[EXERCISE DATA Boundary: Start]

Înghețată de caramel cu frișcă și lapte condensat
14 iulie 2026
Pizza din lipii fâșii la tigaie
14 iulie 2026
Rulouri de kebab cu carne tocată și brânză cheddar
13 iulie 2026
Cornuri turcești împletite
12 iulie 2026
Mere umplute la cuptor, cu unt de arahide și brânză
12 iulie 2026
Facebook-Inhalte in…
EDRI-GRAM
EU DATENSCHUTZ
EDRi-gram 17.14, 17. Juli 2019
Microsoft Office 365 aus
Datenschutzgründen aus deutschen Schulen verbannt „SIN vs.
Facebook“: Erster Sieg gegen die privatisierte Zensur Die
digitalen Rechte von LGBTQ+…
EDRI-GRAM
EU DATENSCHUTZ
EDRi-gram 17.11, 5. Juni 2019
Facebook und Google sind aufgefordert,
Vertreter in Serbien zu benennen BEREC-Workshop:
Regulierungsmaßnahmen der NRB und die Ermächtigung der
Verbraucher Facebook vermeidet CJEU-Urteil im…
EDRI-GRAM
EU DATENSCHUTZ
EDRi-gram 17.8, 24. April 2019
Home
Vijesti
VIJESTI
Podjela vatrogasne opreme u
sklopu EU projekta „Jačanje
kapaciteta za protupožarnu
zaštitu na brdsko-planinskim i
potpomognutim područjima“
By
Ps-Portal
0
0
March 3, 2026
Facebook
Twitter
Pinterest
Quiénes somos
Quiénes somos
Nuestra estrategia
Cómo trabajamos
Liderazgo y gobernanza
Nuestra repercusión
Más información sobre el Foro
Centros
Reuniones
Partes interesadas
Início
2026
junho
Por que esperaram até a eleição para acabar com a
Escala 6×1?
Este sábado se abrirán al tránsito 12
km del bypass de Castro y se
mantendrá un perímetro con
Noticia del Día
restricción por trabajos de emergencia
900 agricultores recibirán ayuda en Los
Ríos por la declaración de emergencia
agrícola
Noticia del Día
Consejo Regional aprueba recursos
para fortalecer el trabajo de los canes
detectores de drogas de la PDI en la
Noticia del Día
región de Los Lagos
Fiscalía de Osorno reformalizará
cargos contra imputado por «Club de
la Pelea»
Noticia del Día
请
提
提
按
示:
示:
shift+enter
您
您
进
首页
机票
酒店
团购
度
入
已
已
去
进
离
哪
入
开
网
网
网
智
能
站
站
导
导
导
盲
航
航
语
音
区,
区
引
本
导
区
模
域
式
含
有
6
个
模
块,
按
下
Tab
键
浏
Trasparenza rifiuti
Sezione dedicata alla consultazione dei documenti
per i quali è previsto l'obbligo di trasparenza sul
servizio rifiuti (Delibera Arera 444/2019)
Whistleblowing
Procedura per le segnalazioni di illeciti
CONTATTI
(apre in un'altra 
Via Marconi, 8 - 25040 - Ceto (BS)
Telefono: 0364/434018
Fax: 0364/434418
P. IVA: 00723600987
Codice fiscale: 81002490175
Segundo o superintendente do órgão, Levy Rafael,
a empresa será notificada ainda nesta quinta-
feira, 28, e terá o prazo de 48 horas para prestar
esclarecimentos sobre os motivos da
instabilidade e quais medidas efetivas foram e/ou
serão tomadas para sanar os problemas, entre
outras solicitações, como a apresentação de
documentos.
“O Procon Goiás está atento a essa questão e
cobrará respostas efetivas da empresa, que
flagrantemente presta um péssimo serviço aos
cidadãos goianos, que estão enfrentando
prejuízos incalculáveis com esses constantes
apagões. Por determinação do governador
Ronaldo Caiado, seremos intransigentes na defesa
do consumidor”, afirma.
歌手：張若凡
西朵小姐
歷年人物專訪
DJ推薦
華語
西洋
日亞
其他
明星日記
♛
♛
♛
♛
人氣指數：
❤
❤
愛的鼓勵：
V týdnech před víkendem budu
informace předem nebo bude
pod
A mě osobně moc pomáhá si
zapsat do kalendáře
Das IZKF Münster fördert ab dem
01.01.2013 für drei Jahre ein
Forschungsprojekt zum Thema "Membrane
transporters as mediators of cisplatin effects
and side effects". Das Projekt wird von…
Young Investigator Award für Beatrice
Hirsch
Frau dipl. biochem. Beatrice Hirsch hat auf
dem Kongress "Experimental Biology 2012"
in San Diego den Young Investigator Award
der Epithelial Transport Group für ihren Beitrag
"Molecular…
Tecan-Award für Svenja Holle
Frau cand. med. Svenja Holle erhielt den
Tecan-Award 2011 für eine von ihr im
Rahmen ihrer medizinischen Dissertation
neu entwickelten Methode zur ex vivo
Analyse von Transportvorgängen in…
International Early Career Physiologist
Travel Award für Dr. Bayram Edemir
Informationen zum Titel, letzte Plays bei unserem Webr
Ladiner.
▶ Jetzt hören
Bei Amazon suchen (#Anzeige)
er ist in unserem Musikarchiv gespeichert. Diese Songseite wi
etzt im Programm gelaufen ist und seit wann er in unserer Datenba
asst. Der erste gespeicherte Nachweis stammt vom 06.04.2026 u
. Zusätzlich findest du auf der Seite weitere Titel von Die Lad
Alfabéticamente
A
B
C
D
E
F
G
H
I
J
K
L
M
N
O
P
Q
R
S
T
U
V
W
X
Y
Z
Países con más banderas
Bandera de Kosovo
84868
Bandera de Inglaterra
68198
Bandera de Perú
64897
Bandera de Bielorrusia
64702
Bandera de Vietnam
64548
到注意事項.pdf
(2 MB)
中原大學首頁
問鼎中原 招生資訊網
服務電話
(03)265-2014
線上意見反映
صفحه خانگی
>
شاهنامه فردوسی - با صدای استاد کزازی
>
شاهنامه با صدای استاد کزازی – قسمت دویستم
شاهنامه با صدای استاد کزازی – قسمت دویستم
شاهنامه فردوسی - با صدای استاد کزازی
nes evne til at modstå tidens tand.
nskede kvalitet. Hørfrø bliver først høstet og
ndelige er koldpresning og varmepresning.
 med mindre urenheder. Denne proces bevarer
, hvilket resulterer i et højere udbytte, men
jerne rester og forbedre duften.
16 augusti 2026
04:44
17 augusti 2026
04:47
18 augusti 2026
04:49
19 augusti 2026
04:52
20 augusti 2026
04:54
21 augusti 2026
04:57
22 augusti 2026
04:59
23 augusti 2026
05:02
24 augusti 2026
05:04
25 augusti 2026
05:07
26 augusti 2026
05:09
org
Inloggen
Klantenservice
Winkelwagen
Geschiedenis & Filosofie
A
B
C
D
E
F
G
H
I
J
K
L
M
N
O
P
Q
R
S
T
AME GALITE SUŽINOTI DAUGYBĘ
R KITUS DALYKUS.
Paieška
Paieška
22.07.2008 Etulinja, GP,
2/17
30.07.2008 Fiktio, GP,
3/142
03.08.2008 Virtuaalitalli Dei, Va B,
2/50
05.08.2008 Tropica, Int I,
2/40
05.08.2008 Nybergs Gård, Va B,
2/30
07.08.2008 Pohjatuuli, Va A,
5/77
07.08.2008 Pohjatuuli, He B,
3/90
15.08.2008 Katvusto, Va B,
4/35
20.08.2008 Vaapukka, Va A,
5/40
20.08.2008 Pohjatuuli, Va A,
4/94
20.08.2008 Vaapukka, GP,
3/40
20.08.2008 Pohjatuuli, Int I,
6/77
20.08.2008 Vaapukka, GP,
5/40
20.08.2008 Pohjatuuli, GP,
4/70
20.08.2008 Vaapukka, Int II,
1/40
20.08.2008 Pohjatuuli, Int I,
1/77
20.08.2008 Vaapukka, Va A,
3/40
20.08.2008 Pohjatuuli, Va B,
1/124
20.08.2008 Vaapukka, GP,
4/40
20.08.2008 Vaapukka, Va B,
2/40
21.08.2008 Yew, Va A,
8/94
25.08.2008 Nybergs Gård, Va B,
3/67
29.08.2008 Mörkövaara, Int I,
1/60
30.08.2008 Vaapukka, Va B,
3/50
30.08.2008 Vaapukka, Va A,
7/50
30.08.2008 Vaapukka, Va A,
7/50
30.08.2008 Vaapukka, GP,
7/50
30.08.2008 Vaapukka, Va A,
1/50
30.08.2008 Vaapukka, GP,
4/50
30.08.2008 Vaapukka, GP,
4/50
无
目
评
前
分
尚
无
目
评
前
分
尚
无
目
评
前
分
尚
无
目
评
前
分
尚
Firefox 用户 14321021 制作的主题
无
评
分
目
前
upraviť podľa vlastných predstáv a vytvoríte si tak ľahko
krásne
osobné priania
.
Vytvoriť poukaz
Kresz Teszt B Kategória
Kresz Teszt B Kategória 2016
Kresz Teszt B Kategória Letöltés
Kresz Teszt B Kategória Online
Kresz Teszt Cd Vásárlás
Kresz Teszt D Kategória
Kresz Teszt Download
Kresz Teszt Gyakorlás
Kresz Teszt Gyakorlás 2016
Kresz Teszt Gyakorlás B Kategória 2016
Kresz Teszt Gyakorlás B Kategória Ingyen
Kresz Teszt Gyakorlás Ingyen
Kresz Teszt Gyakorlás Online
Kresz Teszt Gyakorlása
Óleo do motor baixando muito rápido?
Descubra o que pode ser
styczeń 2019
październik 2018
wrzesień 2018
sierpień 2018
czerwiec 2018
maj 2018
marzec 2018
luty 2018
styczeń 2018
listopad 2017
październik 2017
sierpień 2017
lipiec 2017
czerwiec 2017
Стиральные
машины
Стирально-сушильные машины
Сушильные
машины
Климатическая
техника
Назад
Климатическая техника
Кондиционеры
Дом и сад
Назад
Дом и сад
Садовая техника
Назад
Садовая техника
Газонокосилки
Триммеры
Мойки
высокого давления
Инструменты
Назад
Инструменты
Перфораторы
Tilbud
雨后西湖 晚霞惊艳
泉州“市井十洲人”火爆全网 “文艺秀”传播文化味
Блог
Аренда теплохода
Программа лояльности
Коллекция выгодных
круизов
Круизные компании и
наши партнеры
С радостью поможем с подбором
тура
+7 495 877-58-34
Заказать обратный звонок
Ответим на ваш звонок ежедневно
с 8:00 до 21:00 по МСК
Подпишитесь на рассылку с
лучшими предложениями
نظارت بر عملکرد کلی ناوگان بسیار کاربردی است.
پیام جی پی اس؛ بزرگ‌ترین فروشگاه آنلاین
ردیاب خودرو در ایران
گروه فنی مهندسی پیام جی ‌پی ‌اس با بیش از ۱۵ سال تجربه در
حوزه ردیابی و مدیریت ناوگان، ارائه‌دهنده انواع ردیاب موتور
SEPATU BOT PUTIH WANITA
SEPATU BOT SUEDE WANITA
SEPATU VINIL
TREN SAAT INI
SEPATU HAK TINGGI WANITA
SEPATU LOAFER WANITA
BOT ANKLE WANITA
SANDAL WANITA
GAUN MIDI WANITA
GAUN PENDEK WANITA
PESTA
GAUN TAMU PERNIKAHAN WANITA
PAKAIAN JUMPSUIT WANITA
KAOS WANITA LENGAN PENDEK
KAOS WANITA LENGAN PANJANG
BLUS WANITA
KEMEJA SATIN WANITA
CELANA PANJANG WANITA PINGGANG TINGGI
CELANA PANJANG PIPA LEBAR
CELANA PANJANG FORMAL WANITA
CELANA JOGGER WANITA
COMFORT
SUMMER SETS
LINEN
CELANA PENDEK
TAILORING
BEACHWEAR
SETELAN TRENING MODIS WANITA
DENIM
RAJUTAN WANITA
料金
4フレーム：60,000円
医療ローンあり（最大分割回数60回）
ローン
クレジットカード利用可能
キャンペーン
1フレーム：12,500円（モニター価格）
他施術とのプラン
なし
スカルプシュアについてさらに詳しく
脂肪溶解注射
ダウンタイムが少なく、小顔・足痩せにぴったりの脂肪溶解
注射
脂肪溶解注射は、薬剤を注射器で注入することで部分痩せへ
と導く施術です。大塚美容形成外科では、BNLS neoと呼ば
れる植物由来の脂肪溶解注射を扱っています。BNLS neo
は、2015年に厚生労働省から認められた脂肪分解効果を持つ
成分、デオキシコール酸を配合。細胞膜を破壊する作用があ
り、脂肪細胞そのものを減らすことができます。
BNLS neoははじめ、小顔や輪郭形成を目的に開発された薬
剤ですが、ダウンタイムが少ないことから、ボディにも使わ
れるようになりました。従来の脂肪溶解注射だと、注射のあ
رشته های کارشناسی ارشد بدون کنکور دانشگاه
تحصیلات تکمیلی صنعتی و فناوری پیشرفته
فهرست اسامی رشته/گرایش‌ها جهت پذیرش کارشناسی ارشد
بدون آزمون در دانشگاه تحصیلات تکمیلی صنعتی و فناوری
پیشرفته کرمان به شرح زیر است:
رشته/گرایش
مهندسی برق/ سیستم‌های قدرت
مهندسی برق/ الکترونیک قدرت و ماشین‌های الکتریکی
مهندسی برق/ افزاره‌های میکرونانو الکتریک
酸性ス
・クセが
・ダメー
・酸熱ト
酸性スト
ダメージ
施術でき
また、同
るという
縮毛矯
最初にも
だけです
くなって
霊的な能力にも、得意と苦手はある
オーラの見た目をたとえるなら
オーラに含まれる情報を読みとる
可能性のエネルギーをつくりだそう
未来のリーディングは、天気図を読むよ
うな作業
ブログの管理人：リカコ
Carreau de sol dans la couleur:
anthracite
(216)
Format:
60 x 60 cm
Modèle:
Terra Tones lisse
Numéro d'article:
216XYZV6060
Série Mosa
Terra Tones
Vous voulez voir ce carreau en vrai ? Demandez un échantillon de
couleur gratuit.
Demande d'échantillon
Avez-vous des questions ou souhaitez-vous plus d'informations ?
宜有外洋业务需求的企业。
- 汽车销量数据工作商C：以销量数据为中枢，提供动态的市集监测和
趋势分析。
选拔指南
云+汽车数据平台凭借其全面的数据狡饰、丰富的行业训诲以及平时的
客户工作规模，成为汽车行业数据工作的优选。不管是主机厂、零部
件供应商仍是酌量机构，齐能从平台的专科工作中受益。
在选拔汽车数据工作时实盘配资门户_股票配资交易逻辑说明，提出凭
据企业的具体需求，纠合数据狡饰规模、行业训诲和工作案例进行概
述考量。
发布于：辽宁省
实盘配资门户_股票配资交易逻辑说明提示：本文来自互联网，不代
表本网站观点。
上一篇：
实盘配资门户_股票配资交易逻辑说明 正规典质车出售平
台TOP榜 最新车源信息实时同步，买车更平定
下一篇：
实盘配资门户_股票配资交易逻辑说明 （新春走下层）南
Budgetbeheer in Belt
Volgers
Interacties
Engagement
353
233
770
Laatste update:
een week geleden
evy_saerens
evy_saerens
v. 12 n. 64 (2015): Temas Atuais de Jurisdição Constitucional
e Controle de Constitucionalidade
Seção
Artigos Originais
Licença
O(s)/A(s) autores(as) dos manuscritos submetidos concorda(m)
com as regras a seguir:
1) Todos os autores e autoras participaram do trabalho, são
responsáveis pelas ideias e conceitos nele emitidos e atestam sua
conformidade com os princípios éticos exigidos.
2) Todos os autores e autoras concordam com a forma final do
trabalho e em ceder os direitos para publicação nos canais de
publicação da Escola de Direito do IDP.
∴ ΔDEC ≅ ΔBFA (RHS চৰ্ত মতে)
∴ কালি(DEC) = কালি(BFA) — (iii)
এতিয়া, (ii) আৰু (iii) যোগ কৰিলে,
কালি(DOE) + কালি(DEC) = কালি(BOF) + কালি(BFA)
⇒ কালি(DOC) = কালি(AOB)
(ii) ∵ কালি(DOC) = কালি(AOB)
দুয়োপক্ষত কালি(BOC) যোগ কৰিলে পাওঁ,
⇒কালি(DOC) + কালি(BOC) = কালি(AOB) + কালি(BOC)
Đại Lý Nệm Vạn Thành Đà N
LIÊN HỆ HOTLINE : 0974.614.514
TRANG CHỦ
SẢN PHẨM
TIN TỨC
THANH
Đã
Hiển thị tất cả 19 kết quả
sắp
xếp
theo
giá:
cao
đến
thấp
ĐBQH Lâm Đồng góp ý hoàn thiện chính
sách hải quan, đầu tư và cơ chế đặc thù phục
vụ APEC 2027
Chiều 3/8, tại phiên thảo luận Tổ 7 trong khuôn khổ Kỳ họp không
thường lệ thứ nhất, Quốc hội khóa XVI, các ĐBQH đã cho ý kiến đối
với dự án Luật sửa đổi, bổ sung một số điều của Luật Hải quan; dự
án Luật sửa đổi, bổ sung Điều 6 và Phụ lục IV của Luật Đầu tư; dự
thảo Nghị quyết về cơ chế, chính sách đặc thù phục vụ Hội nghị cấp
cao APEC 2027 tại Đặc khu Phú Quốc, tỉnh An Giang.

[EXERCISE DATA Boundary: End]

◆ **TASK STATEMENT**: Reproduce verbatim only the segment of the listing bounded by the line containing "een week geleden" and the line containing "thảo Nghị quyết", with both boundary lines included.

◆ **SOLUTION**:
een week geleden
evy_saerens
evy_saerens
v. 12 n. 64 (2015): Temas Atuais de Jurisdição Constitucional
e Controle de Constitucionalidade
Seção
Artigos Originais
Licença
O(s)/A(s) autores(as) dos manuscritos submetidos concorda(m)
com as regras a seguir:
1) Todos os autores e autoras participaram do trabalho, são
responsáveis pelas ideias e conceitos nele emitidos e atestam sua
conformidade com os princípios éticos exigidos.
2) Todos os autores e autoras concordam com a forma final do
trabalho e em ceder os direitos para publicação nos canais de
publicação da Escola de Direito do IDP.
∴ ΔDEC ≅ ΔBFA (RHS চৰ্ত মতে)
∴ কালি(DEC) = কালি(BFA) — (iii)
এতিয়া, (ii) আৰু (iii) যোগ কৰিলে,
কালি(DOE) + কালি(DEC) = কালি(BOF) + কালি(BFA)
⇒ কালি(DOC) = কালি(AOB)
(ii) ∵ কালি(DOC) = কালি(AOB)
দুয়োপক্ষত কালি(BOC) যোগ কৰিলে পাওঁ,
⇒কালি(DOC) + কালি(BOC) = কালি(AOB) + কালি(BOC)
Đại Lý Nệm Vạn Thành Đà N
LIÊN HỆ HOTLINE : 0974.614.514
TRANG CHỦ
SẢN PHẨM
TIN TỨC
THANH
Đã
Hiển thị tất cả 19 kết quả
sắp
xếp
theo
giá:
cao
đến
thấp
ĐBQH Lâm Đồng góp ý hoàn thiện chính
sách hải quan, đầu tư và cơ chế đặc thù phục
vụ APEC 2027
Chiều 3/8, tại phiên thảo luận Tổ 7 trong khuôn khổ Kỳ họp không
thường lệ thứ nhất, Quốc hội khóa XVI, các ĐBQH đã cho ý kiến đối
với dự án Luật sửa đổi, bổ sung một số điều của Luật Hải quan; dự
án Luật sửa đổi, bổ sung Điều 6 và Phụ lục IV của Luật Đầu tư; dự
thảo Nghị quyết về cơ chế, chính sách đặc thù phục vụ Hội nghị cấp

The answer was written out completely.